Building a PLC-Style Industrial Simulator Directly in Ignition

Why PLC Simulation Is Critical for MES and OEE Projects

In many MES and OEE projects, progress slows not because of design issues, but because simulation isn't readily available. Waiting on a controls engineer to stand up PLC simulation logic—or to make small tweaks when requirements change—can delay validation, testing, and stakeholder buy-in. To reduce that dependency, I built an industrial device and line simulator entirely within Ignition, using UDTs, expression tags, and change event scripts to closely emulate real PLC simulation logic.

Inductive Automation Ignition platform used for PLC-style simulation
Inductive Automation Ignition platform used for PLC-style simulation

Using Ignition UDTs to Emulate PLC Logic

The core goal was realism. Rather than a high-level “on/off” simulator, I focused on modeling behavior the same way it would be implemented in PLC code. The simulator is built around a reusable UDT structure that mirrors typical equipment programming: command tags, latching logic, state machines, and Hand-Off-Auto (HOA) modes. Each simulated machine behaves like a real asset from an MES point of view, making it suitable for downstream testing without needing live PLC hardware.

A key component of the design is downtime behavior. Machines don't simply stop instantly when a sibling machine goes down. Instead, configurable delays determine when assets become starved or blocked, closely matching how real production lines behave. This allows more accurate OEE calculations, downtime attribution, and state transitions during testing.

Fault handling is also built in. Faults can be triggered, acknowledged, and cleared just like they would be on the plant floor. Reject generation is supported, making it possible to test quality logic and reject tracking end-to-end. For packaging operations, simulated packers automatically convert incoming units into cases, ensuring counts remain realistic at each level of aggregation.

Ignition UDT-based industrial device simulator in operation

Simulating Downtime, Starved, and Blocked States

Rates are configurable at both infeed and outfeed points, allowing quick what-if testing without rewriting logic. Need to slow a machine, simulate accumulation, or test downstream constraints? Adjusting a few parameters is often all that's required. Additional downtime events, failure modes, or equipment states can also be layered in over time without disrupting existing logic thanks to the modular UDT design.

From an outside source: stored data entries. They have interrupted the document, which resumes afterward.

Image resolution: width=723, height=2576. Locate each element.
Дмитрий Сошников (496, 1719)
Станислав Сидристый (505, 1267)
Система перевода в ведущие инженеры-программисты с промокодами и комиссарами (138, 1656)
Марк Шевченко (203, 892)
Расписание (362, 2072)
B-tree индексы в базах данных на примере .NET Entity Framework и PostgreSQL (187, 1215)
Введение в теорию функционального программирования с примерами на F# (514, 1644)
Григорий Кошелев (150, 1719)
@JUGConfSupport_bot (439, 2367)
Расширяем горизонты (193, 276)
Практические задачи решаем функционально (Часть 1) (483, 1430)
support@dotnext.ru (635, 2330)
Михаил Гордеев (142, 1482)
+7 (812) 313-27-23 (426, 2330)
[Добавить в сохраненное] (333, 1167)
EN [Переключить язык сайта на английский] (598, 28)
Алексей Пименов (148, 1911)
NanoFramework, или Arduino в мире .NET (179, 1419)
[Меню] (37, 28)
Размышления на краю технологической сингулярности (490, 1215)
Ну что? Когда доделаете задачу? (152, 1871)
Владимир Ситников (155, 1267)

One of the biggest benefits of this approach is independence. MES development, OEE configuration, and testing can move forward even when PLC resources are limited or unavailable. It also provides a shared reference point—engineers, developers, and stakeholders can all see how the system behaves under realistic conditions before it ever touches real equipment.

Ignition UDT tag structure for PLC-style simulation logic
Ignition UDT tag structure for PLC-style simulation logic

Benefits of Ignition-Based Simulation for MES Development

By leveraging Ignition's tag system and scripting capabilities, this simulator bridges the gap between controls logic and higher-level applications. It's not a replacement for real PLC simulation, but it's a powerful tool for accelerating development, validating assumptions, and reducing friction across teams—especially when time and resources are tight.

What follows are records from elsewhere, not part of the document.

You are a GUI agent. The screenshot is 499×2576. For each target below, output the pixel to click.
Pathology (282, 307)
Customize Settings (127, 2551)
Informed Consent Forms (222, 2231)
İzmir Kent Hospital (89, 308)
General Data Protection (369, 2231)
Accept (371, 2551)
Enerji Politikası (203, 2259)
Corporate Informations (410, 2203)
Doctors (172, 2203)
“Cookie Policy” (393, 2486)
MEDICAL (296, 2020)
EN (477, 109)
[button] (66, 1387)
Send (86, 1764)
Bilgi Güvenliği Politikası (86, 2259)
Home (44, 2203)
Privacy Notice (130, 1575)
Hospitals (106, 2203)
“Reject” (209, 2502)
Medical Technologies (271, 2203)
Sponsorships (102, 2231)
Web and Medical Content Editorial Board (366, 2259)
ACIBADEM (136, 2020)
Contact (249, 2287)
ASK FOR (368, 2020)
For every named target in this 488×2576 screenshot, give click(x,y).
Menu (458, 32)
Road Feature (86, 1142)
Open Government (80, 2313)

Inductive Automation's user manual for Ignition is extensive and goes into more depth on the platform's tag system and scripting capabilities. The section on User Defined Types (UDTs) can be found here: User Defined Types - UDTs | Ignition User Manual


Disclaimer: This post was written with the assistance of AI via Microsoft Copilot.

Using AI in the writing process significantly influenced both how efficiently I communicated my ideas and how I presented myself professionally. Rather than replacing my technical knowledge or experience, AI acted as a structured thought partner—helping me organize complex engineering concepts into a clear, coherent narrative that would resonate with a broader audience. It encouraged me to step back from purely technical descriptions and instead frame the work in terms of value, impact, and problem-solving outcomes. This shift improved the clarity and tone of the post, making my experience more accessible while still maintaining technical credibility.

From a professional self-presentation standpoint, AI helped reinforce clarity, confidence, and consistency in my voice. It allowed me to focus more on refining what I wanted to communicate rather than getting bogged down in how to say it. The result is a piece that better reflects my role as both a technical practitioner and a solution-focused professional—someone who not only builds systems, but also understands their broader business and operational context.